Re: charmod-uri

At 18:13 02/04/11 +0200, Jeremy Carroll wrote:

>I just checked up on what the current draft of charmod and IRI actually say
>about normalization. It is still IMO a bit confused, because normalization
>of IRIs is not mentioned explicitly in charmod,

Hello Jeremy,

Have you looked at the latest charmod draft?
(http://www.w3.org/International/Group/charmod-edit/#sec-URIs)
I'm not sure normalization of IRIs has to be mentioned in
the character model; it would only complicate the specs.


>although the algorithm given
>in the IRI spec conforms with the early uniform normalization model of
>charmod.

Of course it does :-). But maybe it should say so.
(well, there are a few details we have to look at again)


>Charmod:
>
>[[[ from section 4.3
>http://www.w3.org/TR/charmod/#sec-NormalizationApplication
>
>[S] Specifications of text-based formats and protocols MUST, as part of
>their syntax definition, require that the text be in normalized form.
>
>]]]
>
>[[[ Section 8
>http://www.w3.org/TR/charmod/#sec-URIs
>
>[S] W3C specifications that define protocol or format elements (e.g. HTTP
>headers, XML attributes, etc.) which are to be interpreted as URI references
>(or specific subsets of URI references, such as absolute URI references,
>URIs, etc.) SHOULD use Internationalized Resource Identifiers (IRI) [I-D
>URI-I18N] (or an appropriate subset thereof).
>
>]]]
>
>[[[ IRI Section 2.3
>http://www.w3.org/International/2001/draft-masinter-url-i18n-08.txt
>
>[[[
>Part I is skipped if the
>input is already in an UCS-based encoding (e.g. UTF-8 or UTF-16).
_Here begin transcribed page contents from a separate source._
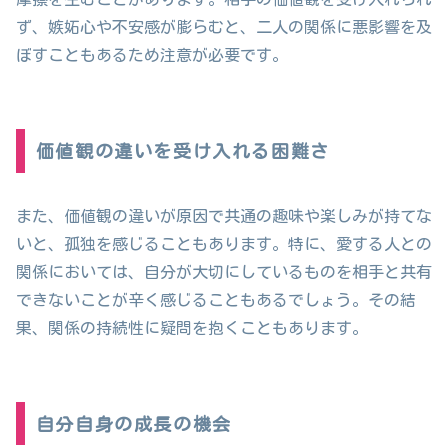
ず、嫉妬心や不安感が膨らむと、二人の関係に悪影響を及
ぼすこともあるため注意が必要です。
価値観の違いを受け入れる困難さ
また、価値観の違いが原因で共通の趣味や楽しみが持てな
いと、孤独を感じることもあります。特に、愛する人との
関係においては、自分が大切にしているものを相手と共有
できないことが辛く感じることもあるでしょう。その結
果、関係の持続性に疑問を抱くこともあります。
自分自身の成長の機会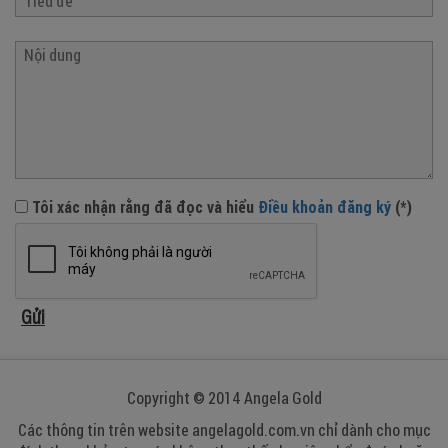
Tôi xác nhận rằng đã đọc và hiểu
Điều khoản đăng ký
(*)
Copyright © 2014 Angela Gold
Các thông tin trên website angelagold.com.vn chỉ dành cho mục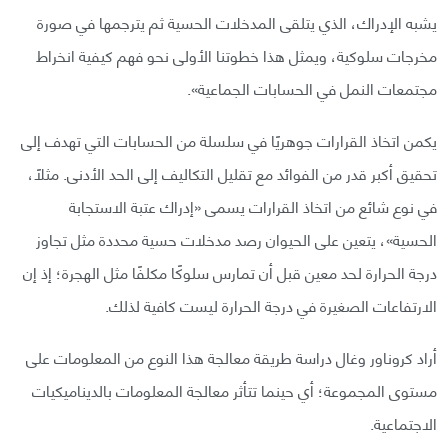
يشبه الإدراك، الذي يتلقى المدخلات الحسية ثم يترجمها في صورة
مخرجات سلوكية، ويمثل هذا خطوتنا الأولى نحو فهم كيفية انخراط
مجتمعات النمل في الحسابات الجماعية».
يكمن اتخاذ القرارات جوهريًا في سلسلة من الحسابات التي تهدف إلى
تحقيق أكبر قدر من الفوائد مع تقليل التكاليف إلى الحد الأدنى. مثلًا،
في نوع شائع من اتخاذ القرارات يسمى «إدراك عتبة الاستجابة
الحسية»، يتعين على الحيوان رصد مدخلات حسية محددة مثل تجاوز
درجة الحرارة لحد معين قبل أن تمارس سلوكًا مكلفًا مثل الهجرة؛ إذ إن
الارتفاعات الصغيرة في درجة الحرارة ليست كافية لذلك.
أراد كروناور وغال دراسة طريقة معالجة هذا النوع من المعلومات على
مستوى المجموعة؛ أي حينما تتأثر معالجة المعلومات بالديناميكيات
الاجتماعية.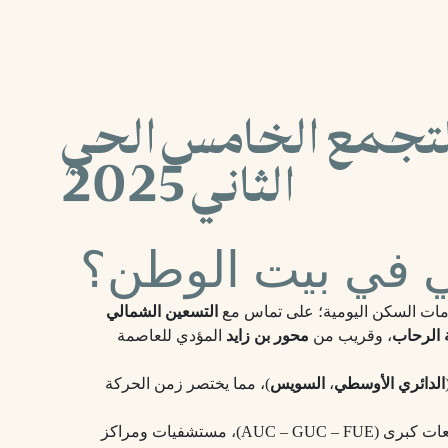
لتجمع الخامس الحي
الثاني 2025
ني في بيت الوطن؟
امات السكن اليومية؛ على تماس مع
التسعين الشمالي
 الرحاب
، وقريب من
محور بن زايد
المؤدي للعاصمة
الدائري الأوسطي
،
السويس
)، مما يختصر زمن الحركة
: مدارس دولية قريبة، جامعات كبرى (AUC – GUC – FUE)، مستشفيات ومراكز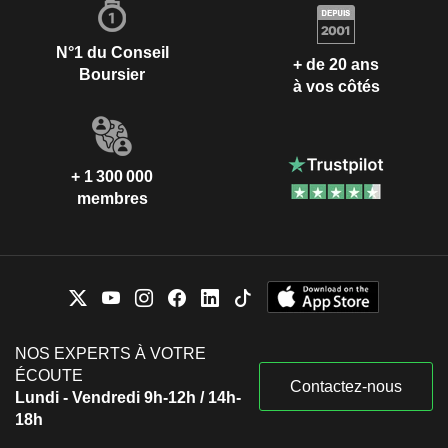
N°1 du Conseil
+ de 20 ans
Boursier
à vos côtés
+ 1 300 000
membres
NOS EXPERTS À VOTRE
ÉCOUTE
Contactez-nous
Lundi - Vendredi 9h-12h / 14h-
18h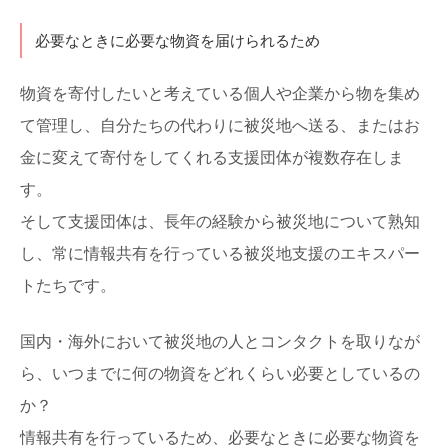
必要なときに必要な物資を届けられるため
物資を寄付したいと考えている個人や企業から物を集め
て管理し、自分たちの代わりに被災地へ送る、またはお
金に変えて寄付をしてくれる支援団体が複数存在しま
す。
そして支援団体は、長年の経験から被災地について熟知
し、常に情報共有を行っている被災地支援のエキスパー
トたちです。
国内・海外において被災地の人とコンタクトを取りなが
ら、いつまでに何の物資をどれくらい必要としているの
か？
情報共有を行っているため、必要なときに必要な物資を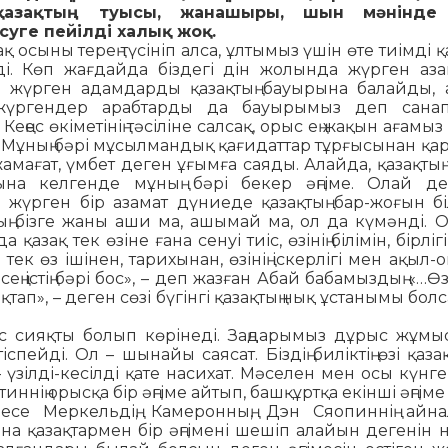
қазақ­тың туысы, жанашыры, шын мәнінде 
суге пейілді халық жоқ.
зақ осыны терең түсініп ал­са, ұлтымыз үшін өте тиімді 
ді. Көп жағдайда біздегі дін жолында жүрген аза
 жүр­ген адамдарды қазақтың бауырына ба­лайды, 
жүргендер арабтарды да бауырымыз деп санап
Кеңес өкіметінің тәсіліне салсақ, орыс ең жақын ағамы
Мұның бәрі мұсылмандық қа­ғи­даттар тұрғысынан қа
жамағат, үмбет деген ұғымға саяды. Алайда, қазақтың
ына кел­генде мұның бәрі бекер әңгіме. Олай дей
жүрген бір азамат дүниеде қазақтың бар-жоғын бі
тың бізге жаны аши ма, ашымай ма, ол да күмәнді. О
қазақ тек өзіне ғана сенуі тиіс, өзінің білімін, бірліг
тек өз ішінен, тарихынан, өзінің іскерлігі мен ақыл
есең істің бәрі бос», – деп жазған Абай бабамыз­дың «…Өзі
 жақтап», – деген сөзі бүгінгі қазақтың нық ұстанымы бол
с сияқты болып көрінеді. Заңдары­мыз дұрыс жұмыс
іспейді. Ол – шы­найы саясат. Біздің биліктің өзі қаза
 – үзілді-кесілді қате насихат. Мәселен мен осы күнг
ің орысқа бір әңгіме айтып, баш­құртқа екінші әңгім
се Меркель­дің, Камеронның, Дэн Сяопиннің айн
а қазақтар­мен бір әңгімені шешіп алайын дегенін 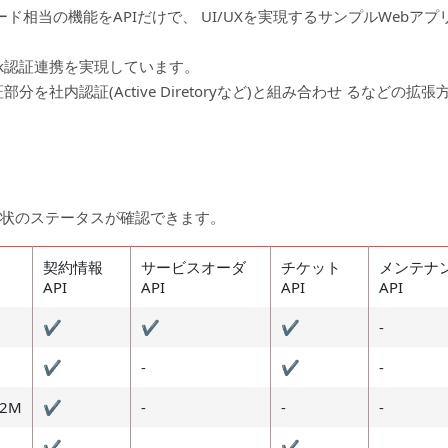
相当の機能をAPIだけで、 UI/UXを実現するサンプルWebアプ
book認証連携を実現しています。
社内認証(Active Diretoryなど)と組み合わせ るなどの拡張
APIの現状のステータスが確認できます。
契約情報
サービスオーダ
チケット
メンテナ
API
API
API
API
✔
✔
✔
-
✔
-
✔
-
M2M
✔
-
-
-
✔
-
✔
-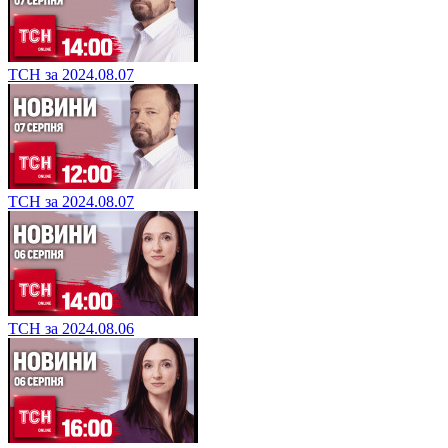
ТСН за 2024.08.07
ТСН за 2024.08.07
ТСН за 2024.08.06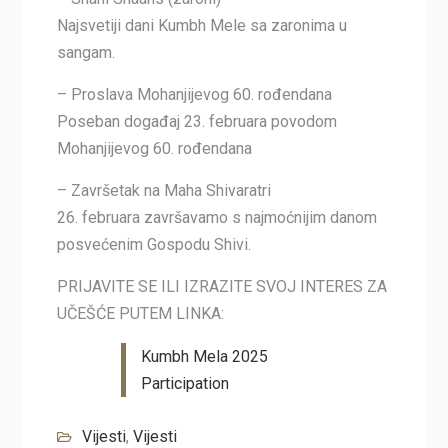
Najsvetiji dani Kumbh Mele sa zaronima u
sangam.
– Proslava Mohanjijevog 60. rođendana
Poseban događaj 23. februara povodom
Mohanjijevog 60. rođendana
– Završetak na Maha Shivaratri
26.⁠ ⁠februara završavamo s najmoćnijim danom
posvećenim Gospodu Shivi.
PRIJAVITE SE ILI IZRAZITE SVOJ INTERES ZA
UČEŠĆE PUTEM LINKA:
Kumbh Mela 2025
Participation
Vijesti
,
Vijesti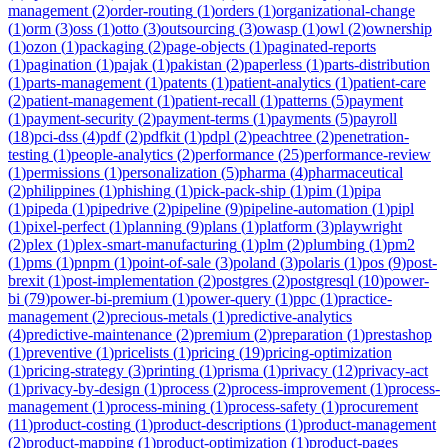
management
(
2
)
order-routing
(
1
)
orders
(
1
)
organizational-change
(
1
)
orm
(
3
)
oss
(
1
)
otto
(
3
)
outsourcing
(
3
)
owasp
(
1
)
owl
(
2
)
ownership
(
1
)
ozon
(
1
)
packaging
(
2
)
page-objects
(
1
)
paginated-reports
(
1
)
pagination
(
1
)
pajak
(
1
)
pakistan
(
2
)
paperless
(
1
)
parts-distribution
(
1
)
parts-management
(
1
)
patents
(
1
)
patient-analytics
(
1
)
patient-care
(
2
)
patient-management
(
1
)
patient-recall
(
1
)
patterns
(
5
)
payment
(
1
)
payment-security
(
2
)
payment-terms
(
1
)
payments
(
5
)
payroll
(
18
)
pci-dss
(
4
)
pdf
(
2
)
pdfkit
(
1
)
pdpl
(
2
)
peachtree
(
2
)
penetration-
testing
(
1
)
people-analytics
(
2
)
performance
(
25
)
performance-review
(
1
)
permissions
(
1
)
personalization
(
5
)
pharma
(
4
)
pharmaceutical
(
2
)
philippines
(
1
)
phishing
(
1
)
pick-pack-ship
(
1
)
pim
(
1
)
pipa
(
1
)
pipeda
(
1
)
pipedrive
(
2
)
pipeline
(
9
)
pipeline-automation
(
1
)
pipl
(
1
)
pixel-perfect
(
1
)
planning
(
9
)
plans
(
1
)
platform
(
3
)
playwright
(
2
)
plex
(
1
)
plex-smart-manufacturing
(
1
)
plm
(
2
)
plumbing
(
1
)
pm2
(
1
)
pms
(
1
)
pnpm
(
1
)
point-of-sale
(
3
)
poland
(
3
)
polaris
(
1
)
pos
(
9
)
post-
brexit
(
1
)
post-implementation
(
2
)
postgres
(
2
)
postgresql
(
10
)
power-
bi
(
79
)
power-bi-premium
(
1
)
power-query
(
1
)
ppc
(
1
)
practice-
management
(
2
)
precious-metals
(
1
)
predictive-analytics
(
4
)
predictive-maintenance
(
2
)
premium
(
2
)
preparation
(
1
)
prestashop
(
1
)
preventive
(
1
)
pricelists
(
1
)
pricing
(
19
)
pricing-optimization
(
1
)
pricing-strategy
(
3
)
printing
(
1
)
prisma
(
1
)
privacy
(
12
)
privacy-act
(
1
)
privacy-by-design
(
1
)
process
(
2
)
process-improvement
(
1
)
process-
management
(
1
)
process-mining
(
1
)
process-safety
(
1
)
procurement
(
11
)
product-costing
(
1
)
product-descriptions
(
1
)
product-management
(
2
)
product-mapping
(
1
)
product-optimization
(
1
)
product-pages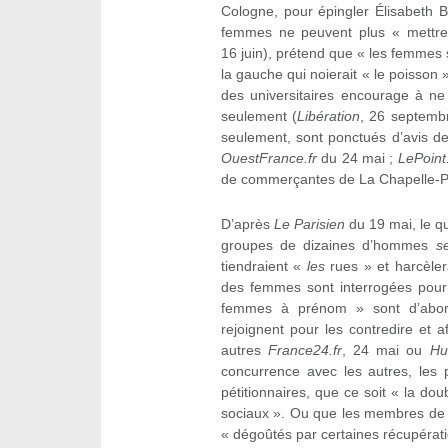
Cologne, pour épingler Élisabeth B
femmes ne peuvent plus « mettre 
16 juin), prétend que « les femmes s
la gauche qui noierait « le poisson 
des universitaires encourage à ne 
seulement (
Libération
, 26 septembr
seulement, sont ponctués d’avis de
OuestFrance.fr
du 24 mai ;
LePoint.
de commerçantes de La Chapelle-Pa
D’après
Le Parisien
du 19 mai, le qu
groupes de dizaines d’hommes
s
tiendraient «
les
rues » et harcèle
des femmes sont interrogées pour 
femmes à prénom » sont d’abord
rejoignent pour les contredire et 
autres
France24.fr
, 24 mai ou
Huf
concurrence avec les autres, les p
pétitionnaires, que ce soit « la do
sociaux ». Ou que les membres de «
« dégoûtés par certaines récupératio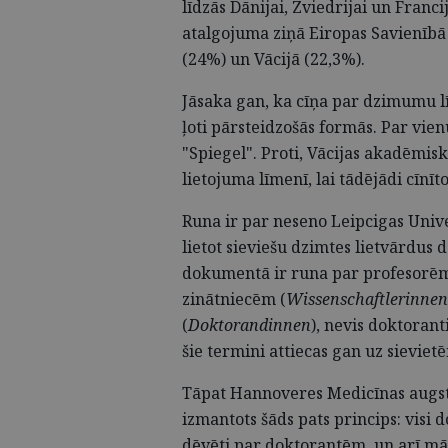
līdzās Dānijai, Zviedrijai un Franci
atalgojuma ziņā Eiropas Savienībā i
(24%) un Vācijā (22,3%).
Jāsaka gan, ka cīņa par dzimumu l
ļoti pārsteidzošās formās. Par vi
"Spiegel". Proti, Vācijas akadēmisk
lietojuma līmenī, lai tādējādi cīnī
Runa ir par neseno Leipcigas Univ
lietot sieviešu dzimtes lietvārdus 
dokumentā ir runa par profesorēm
zinātniecēm (
Wissenschaftlerinnen
(
Doktorandinnen
), nevis doktorant
šie termini attiecas gan uz sieviet
Tāpat Hannoveres Medicīnas augsts
izmantots šāds pats princips: visi
dēvēti par doktorantēm, un arī māc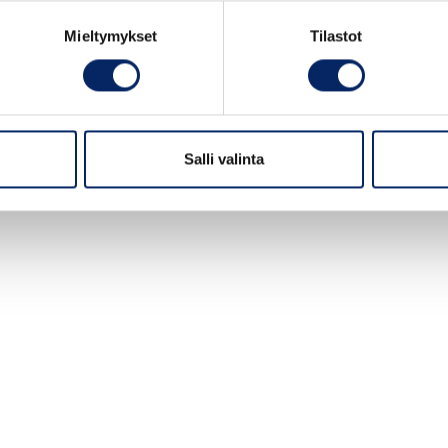
Mieltymykset
Tilastot
Salli valinta
ferries.fi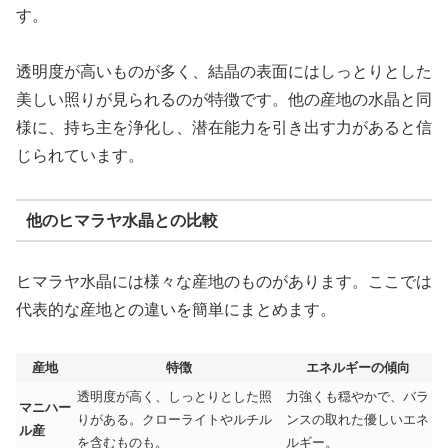
す。
透明度が高いものが多く、結晶の表面にはしっとりとした
美しい照りが見られるのが特徴です。他の産地の水晶と同
様に、持ち主を浄化し、潜在能力を引き出す力があると信
じられています。
他のヒマラヤ水晶との比較
ヒマラヤ水晶には様々な産地のものがあります。ここでは
代表的な産地との違いを簡単にまとめます。
産地
特徴
エネルギーの傾向
透明度が高く、しっとりとした照
力強くも穏やかで、バラ
マニハー
りがある。クローライトやルチル
ンスの取れた優しいエネ
ル産
を含むものも。
ルギー。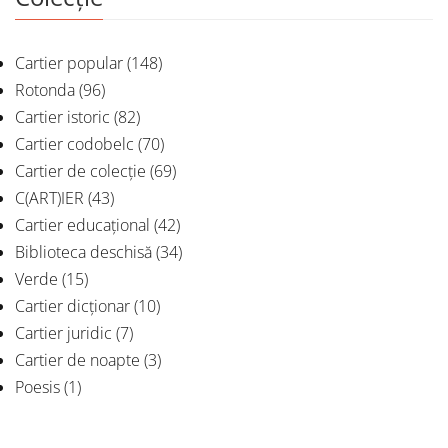
Cartier popular
(148)
Rotonda
(96)
Cartier istoric
(82)
Cartier codobelc
(70)
Cartier de colecție
(69)
C(ART)IER
(43)
Cartier educațional
(42)
Biblioteca deschisă
(34)
Verde
(15)
Cartier dicționar
(10)
Cartier juridic
(7)
Cartier de noapte
(3)
Poesis
(1)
In
>that case, it is assumed that the IRI is already in NFC.
>
>    Part I)
>
>    1) Represent the IRI characters as a sequence of characters from the
>       UCS.
>
>    2) Normalize the character sequence according to Normalization Form
>       C, as defined in [UNI15].  (See further discussion in Section
>       3.1.)
>]]]
>
>Charmod, would benefit if the fact that the same normalization model is used
>in the IRI spec was more explicit.

I agree to make this explicit in the IRI spec. I don't see
the point for Charmod.


>An issue with test003 which IRI raises is that IRI says (particularly (b)):
>
>[[[
>2.3 Mapping of IRIs to URIs
>
>This section defines how to map an IRI to a URI. Everything in
>this section applies also to IRI references and URI references, as
>well as components thereoff (e.g. fragment identifiers).
>
>This mapping has two purposes:
>
>   a) Syntactical: Many URI schemes and components define additional
>      syntactical restrictions not captured in Section 2.2. Such
>      restrictions can be applied to IRIs by noting that IRIs are only
>      valid if they map to syntactically valid URIs. This means that
>      such syntactical restrictions do not have to be defined again
>      on the IRI level.
>
>   b) Interpretational: URIs identify resources in various ways. IRIs
>      also indentify resources. The resource that an IRI identifies is
>      the same as the one identified by the URI obtained after
>      converting the IRI according to the procedure defined here.
>      This means that there is no need to define the association
>      between identifier and resource again on the IRI level.
>]]]
>
>This seems to suggest that we should do the mapping before the model theory;
>which is in tension with the usual refusal to normalize URIs for scheme
>case, hostname case, port number, missing default path, or anything else,
>except as part of actually executing the protocol.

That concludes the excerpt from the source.